Pressburger shrewdly invokes the reader’s sympathy for Braun from the very moment our protagonist’s true identity is revealed. He describes the news that the Bundestag has extended the statute of limitation for the prosecution of alleged Nazi criminals (originally it was only twenty years from the war’s end) as dealing Braun a blow of “cruel ferocity.” A limited ordeal, however lengthy, is one thing, Pressburger points out: “Only if the suffering imposed upon them appears to be limitless do they go to pieces.” To set Braun up as the one who’s being subjected to cruelty and suffering is an audacious move, but it works. An unexpected visit from an old partner-in-crime—a man who tries to convince Braun to join “the Brotherhood” in South America—instills a new fear in Braun that the net is closing in around him. He is a man of reason—“Anybody could make mountains out of molehills. He, a scientist, who prided himself on his logical mind, he should know better,” he thinks. “The natural function of a logical mind was to reduce mountains to molehills, not the other way round.” Yet fears increasingly “crawled like ants all over his mind,” and his actions become rash.
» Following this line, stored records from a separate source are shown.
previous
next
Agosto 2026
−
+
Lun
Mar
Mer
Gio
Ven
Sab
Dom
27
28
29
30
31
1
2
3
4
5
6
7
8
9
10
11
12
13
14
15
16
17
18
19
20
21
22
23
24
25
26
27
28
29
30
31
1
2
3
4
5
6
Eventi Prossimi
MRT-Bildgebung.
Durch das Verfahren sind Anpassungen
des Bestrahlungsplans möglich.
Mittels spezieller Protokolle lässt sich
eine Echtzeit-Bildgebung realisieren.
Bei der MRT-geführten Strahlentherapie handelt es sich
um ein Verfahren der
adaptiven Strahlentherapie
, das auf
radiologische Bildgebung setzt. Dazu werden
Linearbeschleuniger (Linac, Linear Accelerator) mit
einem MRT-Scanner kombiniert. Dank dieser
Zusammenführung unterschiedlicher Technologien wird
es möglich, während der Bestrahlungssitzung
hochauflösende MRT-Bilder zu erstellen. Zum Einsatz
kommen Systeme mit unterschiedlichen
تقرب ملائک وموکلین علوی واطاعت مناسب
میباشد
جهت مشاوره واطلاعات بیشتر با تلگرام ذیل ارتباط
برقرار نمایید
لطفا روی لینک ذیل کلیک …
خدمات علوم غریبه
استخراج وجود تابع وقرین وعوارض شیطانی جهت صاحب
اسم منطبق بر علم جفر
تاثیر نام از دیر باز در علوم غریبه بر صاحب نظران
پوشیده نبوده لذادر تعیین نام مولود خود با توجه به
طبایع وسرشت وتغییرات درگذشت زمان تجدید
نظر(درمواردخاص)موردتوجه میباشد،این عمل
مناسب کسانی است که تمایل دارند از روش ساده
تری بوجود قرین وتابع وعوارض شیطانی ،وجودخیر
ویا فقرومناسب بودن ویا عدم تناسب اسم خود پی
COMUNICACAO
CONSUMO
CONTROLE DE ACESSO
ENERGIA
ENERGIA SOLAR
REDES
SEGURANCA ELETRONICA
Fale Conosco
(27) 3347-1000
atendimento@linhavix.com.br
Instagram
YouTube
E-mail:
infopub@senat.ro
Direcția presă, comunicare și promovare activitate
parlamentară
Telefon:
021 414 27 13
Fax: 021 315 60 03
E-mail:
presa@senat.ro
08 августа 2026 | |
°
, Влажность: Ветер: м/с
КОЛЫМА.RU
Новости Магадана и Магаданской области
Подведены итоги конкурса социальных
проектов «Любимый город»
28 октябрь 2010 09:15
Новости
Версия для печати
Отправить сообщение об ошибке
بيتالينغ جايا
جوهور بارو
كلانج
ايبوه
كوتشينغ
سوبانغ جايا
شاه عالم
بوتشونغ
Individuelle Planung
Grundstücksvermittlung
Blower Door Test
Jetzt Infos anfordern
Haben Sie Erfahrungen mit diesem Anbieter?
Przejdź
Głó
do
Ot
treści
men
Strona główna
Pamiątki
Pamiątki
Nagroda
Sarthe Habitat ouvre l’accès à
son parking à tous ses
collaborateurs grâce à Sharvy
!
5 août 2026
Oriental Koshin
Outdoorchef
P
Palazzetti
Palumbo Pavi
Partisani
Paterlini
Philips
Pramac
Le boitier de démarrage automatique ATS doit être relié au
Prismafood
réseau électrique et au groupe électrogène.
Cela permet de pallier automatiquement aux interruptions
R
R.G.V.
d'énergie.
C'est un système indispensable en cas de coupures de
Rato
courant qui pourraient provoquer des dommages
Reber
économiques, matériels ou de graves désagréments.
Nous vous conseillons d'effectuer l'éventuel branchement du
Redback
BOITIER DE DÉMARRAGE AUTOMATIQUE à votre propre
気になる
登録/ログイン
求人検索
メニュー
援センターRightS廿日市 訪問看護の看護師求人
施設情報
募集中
Although narrated in the third person, Pressburger is so tightly focused on Braun’s internal, unraveling psychological state the reader can’t help but become enmeshed in his “terror.” For the majority of the novel, for example, it’s actually impossible to tell whether Braun is really being followed, or whether his suspicions are simply the result of his overactive, terrified imagination. To describe the text as cinematic sounds rather unimaginative, but Braun’s deteriorating psychological state is rendered visually on the page—“Another spark lit another warning light in his mind”—and the tension ratchets up, as in the very best thrillers. The whole novel is something of an extended chase sequence in the same vein as Powell and Pressburger’s brilliant film 49th Parallel.
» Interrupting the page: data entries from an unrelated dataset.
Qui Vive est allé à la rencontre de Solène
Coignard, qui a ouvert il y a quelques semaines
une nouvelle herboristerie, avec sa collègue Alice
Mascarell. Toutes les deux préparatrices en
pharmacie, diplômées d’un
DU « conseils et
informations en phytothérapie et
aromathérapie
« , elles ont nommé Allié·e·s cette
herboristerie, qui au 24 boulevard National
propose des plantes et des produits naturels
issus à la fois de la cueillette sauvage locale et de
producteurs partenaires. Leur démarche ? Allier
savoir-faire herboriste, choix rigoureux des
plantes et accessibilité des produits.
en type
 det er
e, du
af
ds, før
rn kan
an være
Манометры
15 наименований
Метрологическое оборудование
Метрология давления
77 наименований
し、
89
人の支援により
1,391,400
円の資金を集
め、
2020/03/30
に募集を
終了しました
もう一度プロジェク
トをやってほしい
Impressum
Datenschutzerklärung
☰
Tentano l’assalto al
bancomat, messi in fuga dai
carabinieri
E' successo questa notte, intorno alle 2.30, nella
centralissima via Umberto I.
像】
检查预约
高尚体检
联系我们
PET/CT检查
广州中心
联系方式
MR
It takes some knowledge of the details of Pressburger’s life to fully grasp the murky agitation of The Glass Pearls. In the same way that his films spoke, Macdonald declares, “for his personal life,” so too this novel has strong autobiographical elements. As part of his new identity as Braun, Reitmüller passes off the memories of one of his patient, gleaned during the course of his barbaric experiments, as his own. And yet those memories—of fleeing Germany aboard a night train, hands “trembling” when the Gestapo officer examined his passport; of queuing at the Prefecture in Paris to be issued a resident permit as a foreigner, and the disabled Frenchman who helped him; of the murder in the house where he thereafter rented an apartment on the rue Quentin Bauchart; and of the parties he threw there, where he served small green oysters known as portugaises, within which he and his friends placed worthless glass pearls in order to trick guests—are Pressburger’s own. Already disturbing enough within the reality of the novel, the revelation that these memories are real coats them with an additional sheen of darkness.
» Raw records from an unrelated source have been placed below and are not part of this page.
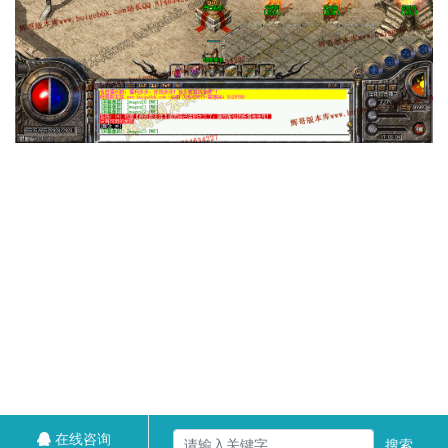
在线咨询
搜索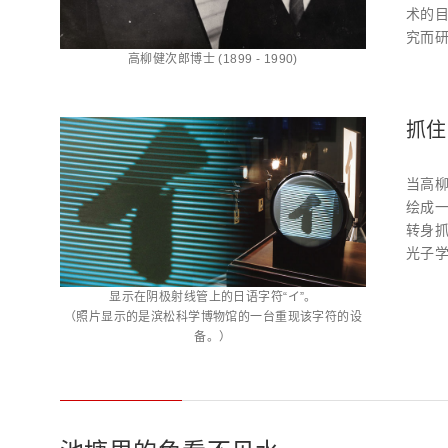
术的目
究而
高柳健次郎博士 (1899 - 1990)
抓住
当高柳
绘成
转身
光子
显示在阴极射线管上的日语字符“イ”。
（照片显示的是滨松科学博物馆的一台重现该字符的设
备。）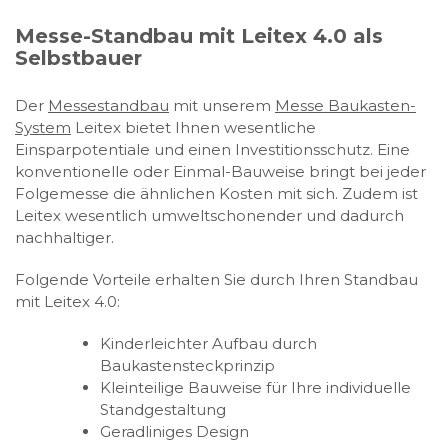
Messe-Standbau mit Leitex 4.0 als
Selbstbauer
Der
Messestandbau
mit unserem
Messe Baukasten-
System
Leitex bietet Ihnen wesentliche
Einsparpotentiale und einen Investitionsschutz. Eine
konventionelle oder Einmal-Bauweise bringt bei jeder
Folgemesse die ähnlichen Kosten mit sich. Zudem ist
Leitex wesentlich umweltschonender und dadurch
nachhaltiger.
Folgende Vorteile erhalten Sie durch Ihren Standbau
mit Leitex 4.0:
Kinderleichter Aufbau durch
Baukastensteckprinzip
Kleinteilige Bauweise für Ihre individuelle
Standgestaltung
Geradliniges Design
Born Imre József Pressburger, into a middle-class Jewish family in Miskolc, Hungary, in 1902, Pressburger studied in Prague before his life as a student came to an abrupt end when his father died suddenly in 1926. Forced to get a job to support himself and his widowed mother, he wound up in Berlin, where he began his literary career writing short stories for newspapers, after which he got a job as a scriptwriter at UFA (Universum Film-Aktien Gesellschaft), then the most powerful film company in Europe. When, with the rise of the Nazi Party in 1933, Pressburger lost his job as part of the state-sanctioned purge of Jewish employees, he fled to Paris (as detailed in The Glass Pearls). Two years later, he relocated again, this time to London with its booming British film industry. Pressburger met Korda via mutual friends in 1936, and two years later, Korda introduced him to Powell. The rest, as they say, is history.
It isn’t just that Braun’s borrowed memories are those of the author. Pressburger gives his doctor other significant personal characteristics: he’s a gifted violinist and music lover, as Pressburger was, and he loves a down duvet, as did Pressburger (still a rarity in England in those days). Why, one wonders, would someone who narrowly escaped the gas chambers of Auschwitz, where many of his closest family members—including his mother—met their deaths, go on to write a novel in which he mapped so closely his own identity onto that of his oppressor? “Could it be that as a survivor he somehow felt implicated in the crimes,” Macdonald wonders, “felt that he had not done all that he could to stop them?” Pressburger never forgave himself for his mother’s death, for not having been able to take her with him when he fled Germany. As he grew older, he was prone to increasing bouts of melancholia; it would make sense to attribute these to survivor’s guilt and the potential associated self-loathing.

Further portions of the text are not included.